START EXERCISE INPUT

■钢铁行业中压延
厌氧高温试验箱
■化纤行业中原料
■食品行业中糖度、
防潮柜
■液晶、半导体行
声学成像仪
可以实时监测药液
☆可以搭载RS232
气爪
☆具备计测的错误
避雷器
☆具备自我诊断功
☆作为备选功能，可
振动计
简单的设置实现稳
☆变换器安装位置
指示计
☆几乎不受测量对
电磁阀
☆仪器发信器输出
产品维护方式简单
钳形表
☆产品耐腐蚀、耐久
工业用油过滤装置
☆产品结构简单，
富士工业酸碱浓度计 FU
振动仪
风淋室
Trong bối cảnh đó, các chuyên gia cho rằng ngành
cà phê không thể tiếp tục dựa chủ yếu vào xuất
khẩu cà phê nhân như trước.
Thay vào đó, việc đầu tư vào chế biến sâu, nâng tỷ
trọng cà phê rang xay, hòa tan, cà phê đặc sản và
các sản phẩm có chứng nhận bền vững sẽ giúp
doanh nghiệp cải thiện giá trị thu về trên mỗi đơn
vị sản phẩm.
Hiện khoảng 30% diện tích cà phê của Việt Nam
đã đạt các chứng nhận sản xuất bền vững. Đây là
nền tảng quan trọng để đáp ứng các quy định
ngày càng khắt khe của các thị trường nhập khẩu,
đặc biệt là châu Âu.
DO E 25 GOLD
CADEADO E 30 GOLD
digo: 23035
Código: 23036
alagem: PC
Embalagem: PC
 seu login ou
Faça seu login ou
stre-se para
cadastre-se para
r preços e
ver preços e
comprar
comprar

END EXERCISE INPUT
START EXERCISE INPUT

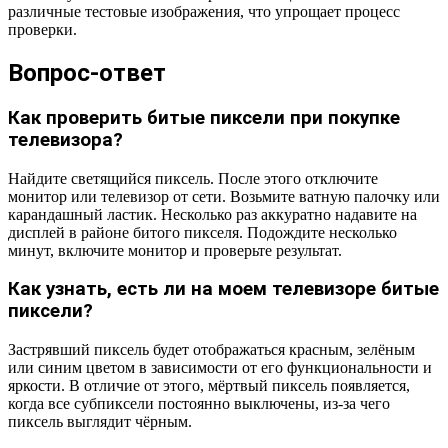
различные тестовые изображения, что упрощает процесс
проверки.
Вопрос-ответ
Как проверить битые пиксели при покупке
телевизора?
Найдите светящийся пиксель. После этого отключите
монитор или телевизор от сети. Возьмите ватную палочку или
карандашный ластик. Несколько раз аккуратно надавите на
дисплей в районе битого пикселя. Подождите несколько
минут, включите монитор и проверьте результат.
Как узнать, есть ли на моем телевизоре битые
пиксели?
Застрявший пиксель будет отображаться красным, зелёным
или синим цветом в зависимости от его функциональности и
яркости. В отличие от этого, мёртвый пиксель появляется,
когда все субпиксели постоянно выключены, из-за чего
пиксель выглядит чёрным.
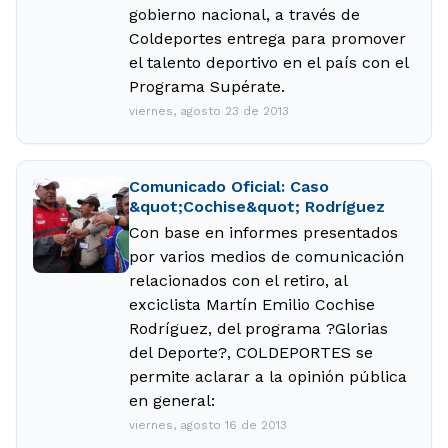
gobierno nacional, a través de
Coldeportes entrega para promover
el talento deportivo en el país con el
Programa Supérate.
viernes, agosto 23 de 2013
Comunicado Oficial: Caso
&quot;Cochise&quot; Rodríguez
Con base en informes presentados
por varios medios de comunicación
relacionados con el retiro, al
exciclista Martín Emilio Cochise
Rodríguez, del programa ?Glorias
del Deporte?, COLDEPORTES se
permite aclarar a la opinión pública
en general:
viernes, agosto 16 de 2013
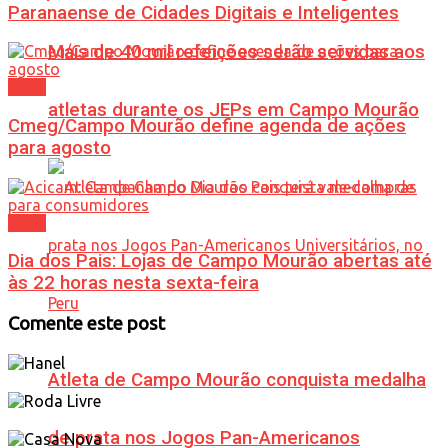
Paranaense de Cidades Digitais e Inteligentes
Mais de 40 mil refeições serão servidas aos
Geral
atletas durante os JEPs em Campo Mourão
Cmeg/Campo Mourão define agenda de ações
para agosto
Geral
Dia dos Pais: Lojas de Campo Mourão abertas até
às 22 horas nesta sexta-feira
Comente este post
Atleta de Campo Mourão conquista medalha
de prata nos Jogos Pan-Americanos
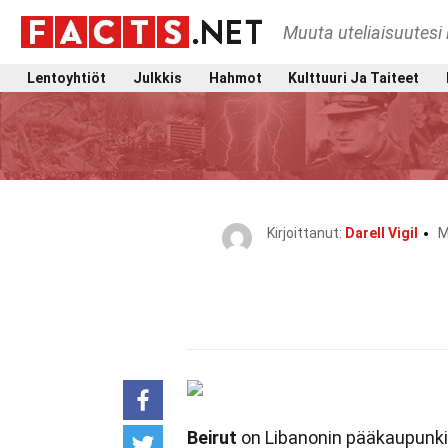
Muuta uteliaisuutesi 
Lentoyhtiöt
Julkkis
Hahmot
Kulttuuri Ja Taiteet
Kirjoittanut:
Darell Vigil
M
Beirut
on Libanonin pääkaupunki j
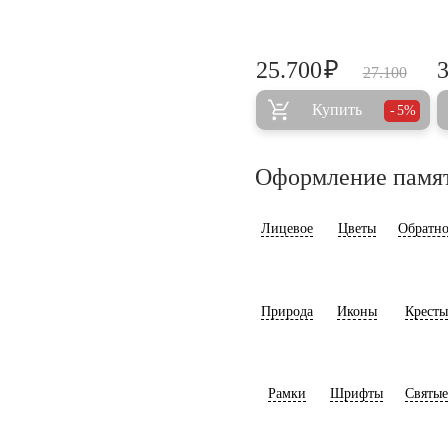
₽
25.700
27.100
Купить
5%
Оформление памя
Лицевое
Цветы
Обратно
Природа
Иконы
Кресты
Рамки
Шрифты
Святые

END EXERCISE INPUT

Look above for the line containing "Как проверить битые пиксели при покупке" and the line containing "Застрявший пиксель будет". Transcribe both, with the lines between them, exactly.

WRITTEN SOLUTION:
Как проверить битые пиксели при покупке
телевизора?
Найдите светящийся пиксель. После этого отключите
монитор или телевизор от сети. Возьмите ватную палочку или
карандашный ластик. Несколько раз аккуратно надавите на
дисплей в районе битого пикселя. Подождите несколько
минут, включите монитор и проверьте результат.
Как узнать, есть ли на моем телевизоре битые
пиксели?
Застрявший пиксель будет отображаться красным, зелёным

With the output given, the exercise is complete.